ETFS Physical Palladium (PHPD)
Of the physical ETCs tracking this metal on the LSE, this is the largest and most liquid. Palladium rallied strongly throughout 2016, but supply and demand dynamics mean it still looks appealing. One of the most common uses of palladium is to reduce fumes from petrol-powered vehicles through the use of catalytic converters. Platinum is also used for that purpose, but for the smaller diesel car market. And unlike platinum, analysts say palladium is on track to record another deficit in 2017, pushing up its price. However, this is a volatile and very high-risk market. Slowing growth in China would negatively affect returns, while a strong dollar and launch of new electric cars are risks too. The metal is also highly volatile and more cyclical than other precious metals. This ETC is backed by allocated metal held in a Zurich vault and has an ongoing charge of 0.49 per cent.

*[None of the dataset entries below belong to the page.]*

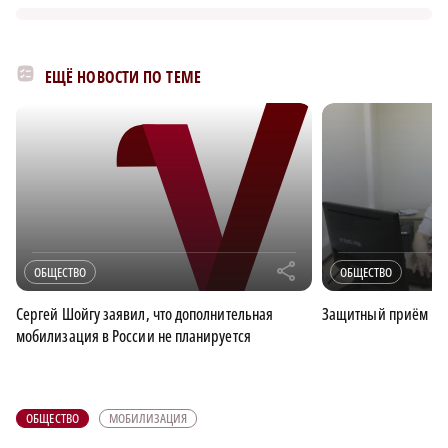
ЕЩЁ НОВОСТИ ПО ТЕМЕ
r
ОБЩЕСТВО
ОБЩЕСТВО
Сергей Шойгу заявил, что дополнительная
Защитный приём
мобилизация в России не планируется
ОБЩЕСТВО
МОБИЛИЗАЦИЯ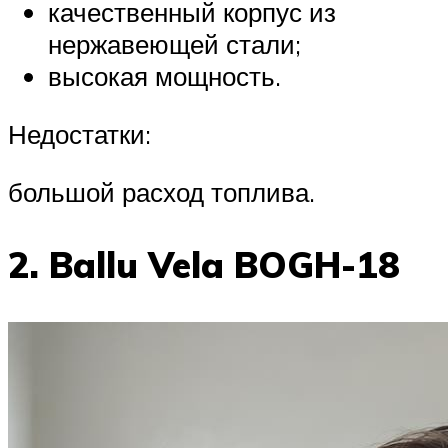
качественный корпус из
нержавеющей стали;
высокая мощность.
Недостатки:
большой расход топлива.
2. Ballu Vela BOGH-18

CORPORATE BONDS (THREE ETFs)
Corporate bonds offer a higher yield than government debt due to their slightly higher risk profile, but default risk remains below the high-yield segment of the market. These ETFs offer low-cost core exposure to sterling investment-grade bonds and we include one global corporate bond ETF too.
This ETF offers exposure to short-dated corporate bonds, limiting interest rate risk, and is far larger and more liquid than rival ETFs in this category. Investment-grade corporate bonds offer a higher yield than government debt with lower risk than other segments of the bond market, and this remains a good core ETF for this market, with a low ongoing charge of 0.20 per cent. It tracks the Markit iBoxx GBP Corporates 0-5 Index, where the majority of bonds are BBB-rated but more than 45 per cent are rated AA or AAA. Ben Seager-Scott recommends this ETF and says: “Corporate bonds, particularly investment-grade, appear more attractive than sovereigns right now, but I’m still wary on the asset class. I favour lower duration, where the pull-to-par effect (where the price of a bond moves towards its face value as time passes) can potentially limit some of the downside.” Oliver Smith says: “This ETF offers a roughly 1 per cent yield pick-up on UK gilts with very good credit quality in the underlying.”
This ETF is a longer-duration play on the sterling corporate bond market and so has the potential for capital loss if interest rates rise. However, it is also a good core holding for exposure to the most liquid area of the sterling corporate bond market and, according to Morningstar, has demonstrated impressive tracking. The ETF tracks the performance of the Markit iBoxx Liquid Corporates Long-Dated bond index, which offers exposure to the 40 largest and most liquid sterling-denominated corporate bonds with investment-grade rating. Only bonds with a minimum maturity of 1.5 years and a minimum amount outstanding of £250m are included in the index. Ben Seager-Scott says: “Those willing to take on higher duration, and the potential higher return that comes with it, are well suited with iShares Core £ Corporate Bond UCITS ETF.”
This ETF offers broad exposure to the global corporate bond market for a low ongoing charge of 0.2 per cent, making it a good core fixed-income holding. The Barclays Global Aggregate Corporate Bond Index offers exposure to investment-grade corporate fixed-rate bonds issued by corporations in emerging and developed markets worldwide, with a minimum maturity of at least one year. It has an effective maturity of 8.88 years and effective duration of 6.39 years, meaning it is vulnerable to interest rate rises. Investors should also consider that this is a broad index and monetary policy is likely to be divergent across the countries issuing these bonds.